Work required –
Pull every line containing "back" from the entries.

(Extracted page text data)
______

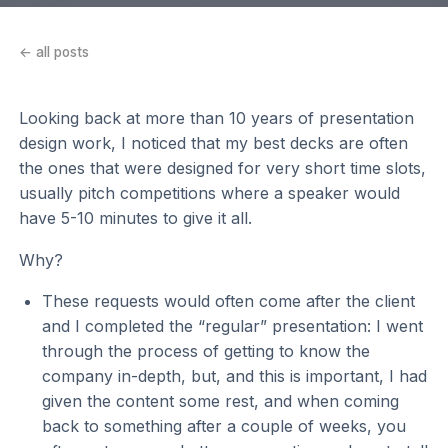
← all posts
Looking back at more than 10 years of presentation
design work, I noticed that my best decks are often
the ones that were designed for very short time slots,
usually pitch competitions where a speaker would
have 5-10 minutes to give it all.
Why?
These requests would often come after the client
and I completed the “regular” presentation: I went
through the process of getting to know the
company in-depth, but, and this is important, I had
given the content some rest, and when coming
back to something after a couple of weeks, you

______

Result –
Looking back at more than 10 years of presentation
back to something after a couple of weeks, you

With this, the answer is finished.